The Bottom Line: Leaders use the discipline of effective goal setting to get focused, motivate themselves and maximize their potential.


“For fast-acting relief, try slowing down.” — Lily Tomlin

Fifteenth Century inventor/genius, Leonardo Da Vinci advised, “Every now and then go away, have a little relaxation, for when you come back to your work your judgment will be surer. Go some distance away because then the work appears smaller and more of it can be taken in at a glance.” American Founding Father, Benjamin Franklin was another advocate of ‘R&R’ writing, “He that can take rest is greater than he that can take cities.”

The Bottom Line: Leaders take time away to rest, knowing they will return refreshed and more capable to deal with the challenges at hand.

Courage and Risk

“The man who goes furthest is generally the one who is willing to do and dare.” — Dale Carnegie

Herb Kelleher, Southwest Airlines Founder and former CEO and Chairman, built a company consistently named among the top five “Most Admired Corporations in America” in Fortune magazine’s annual poll. Fortune has also called him “Perhaps the best CEO in America.”

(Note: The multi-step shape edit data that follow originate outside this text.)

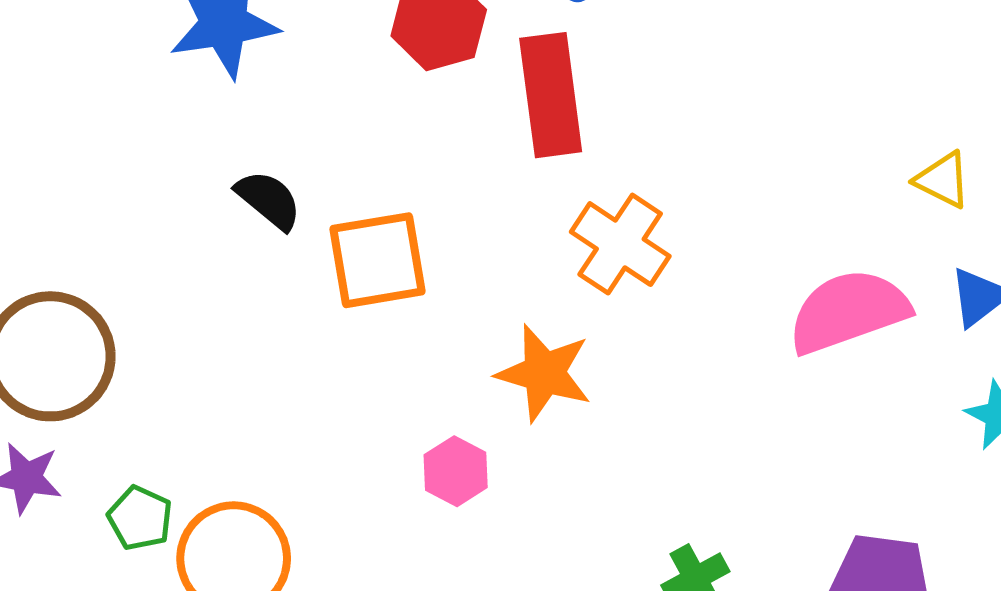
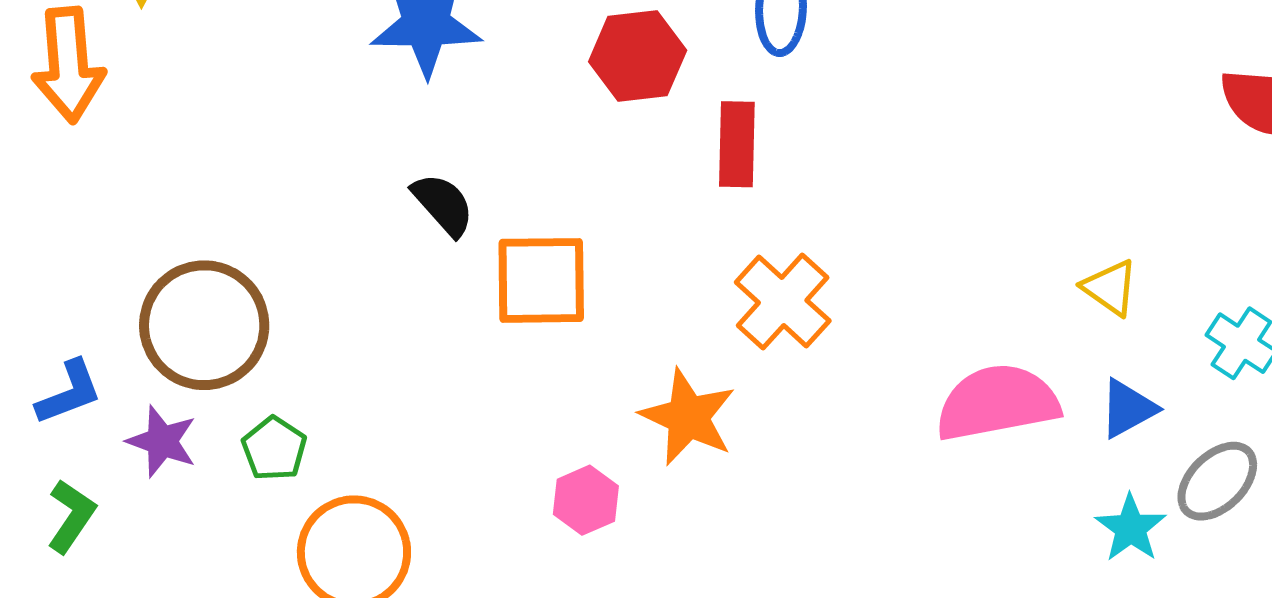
red rectangle: (551, 95) -> (737, 144), size x0.7
green pentagon: (140, 518) -> (274, 449), moved

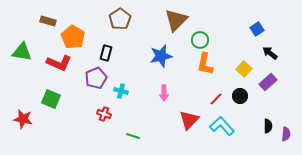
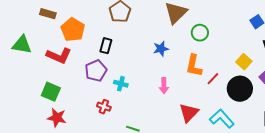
blue star: (161, 56) -> (161, 49), size x0.7
orange L-shape: (205, 64) -> (194, 66), moved
black circle: (240, 96) -> (240, 89), size x1.6
red line: (216, 99) -> (213, 79), moved
red star: (23, 119) -> (57, 118), moved

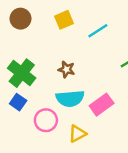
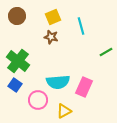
cyan line: (98, 31) -> (81, 26), turned -72
brown star: (66, 69) -> (51, 37), moved
pink rectangle: (102, 105) -> (84, 87), turned -30

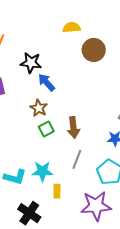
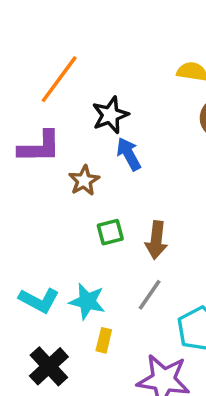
black star: (31, 63) -> (110, 115), turned 30
brown star: (39, 108) -> (84, 181), moved

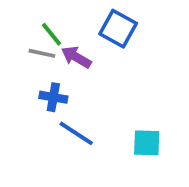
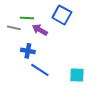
green line: (51, 34) -> (27, 18), turned -48
gray line: (42, 53) -> (14, 28), moved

Reflecting on the start-up, Mr. Kelleher writes, “Everybody in Texas would tell me they thought I was nuts trying to start Southwest Airlines. There probably weren’t 10 people in the state who would have given a plug nickel for our chances of making a dollar. So sometimes, you need a little courage, just to buck popular opinion.”

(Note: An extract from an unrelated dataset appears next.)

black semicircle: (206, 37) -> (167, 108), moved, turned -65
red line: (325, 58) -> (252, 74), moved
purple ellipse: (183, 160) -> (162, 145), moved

The Bottom Line: Leaders have courage to take risk that at times defies ‘conventional wisdom’.

Money Follows Vision

Capital isn’t scarce; vision is.  – Sam Walton

Google co-founder Larry Page articulates a clear and compelling vision for his company: “Basically, our goal is to organize the world’s information and to make it universally accessible and useful.”

An effective vision simply communicates a desirable future that is a stretch but is also achievableMichael Phelps went to Beijing with a vision of attaining something never done before — winning eight gold medals in the Olympics.

The Bottom Line: Leaders invest the time required to develop a clear and compelling vision of the future.

High Performance Teams

“Talent wins games, but teamwork and intelligence wins championships.” — Michael Jordan

Casey Stengel, the only person to manage a baseball team to five consecutive World Series championships explained, “It’s easy to get good players. Getting them to play together, that’s the hard part.”

Team building gurus Jon Katzenbach and Douglas Smith have identified the critical factor in the team formation process: “Within teams, there is nothing more important than each team member’s commitment to a common purpose and set of related performance goals for which the group holds itself jointly accountable.”

The Bottom Line: Leaders achieve extraordinary results by strategically building high performance teams.

Leaders Create Leaders

“Leaders don’t create followers; they create more leaders.” — Tom Peters

Howard Schultz, Starbucks founder and CEO explains, “You can’t keep your finger on the pulse of all the issues you’ll face; no one person can do everything. You need the self-esteem to hire people who are smarter than you and give them the autonomy to manage their own areas. Surround yourself with great people and get out of the way; don’t try to micromanage things as you did early on.”

The E-Myth author Michael Gerber writes, “If they don’t fail outright, most businesses fail to fully achieve their potential. That’s because the person who owns the business doesn’t truly know how to build a company that works without him or her…which is the key.”

The Bottom Line: Leaders multiply their leadership capacity by empowering other highly skilled people to lead in their area of expertise.

Iron Sharpens Iron

David Ogilvy, once known as “the creative king of the advertising world” wrote, If you ever find a man who is better than you are — hire him. If necessary, pay him more than you pay yourself. Look for people who will aim for the remarkable, who will not settle for the routine.”

Warren Buffet understands the principle that ‘iron sharpens iron’ and advises, “It’s better to hang out with people better than you…pick out associates whose behavior is better than yours and you’ll drift in that direction.”

The Bottom Line: Leaders surround themselves with intelligent, talented people who help keep them on the cutting edge.

Leadership vs Management

“Management is efficiency in climbing the ladder of success; leadership determines whether the ladder is leaning against the right wall.”
— Stephen R. Covey

Leadership guru, Warren Bennis, offers an insightful differentiation between leadership and management: “The leader innovates; the manager administrates. The leader focuses on people; the manager focuses on systems and structure. The leader inspires; the manager controls. The leader sees the long-term; the manager sees the short-term. The leader asks what and why? The manager asks how and when?”

The Bottom Line: Leadership and management require opposing skill sets and organizations need both to flourish.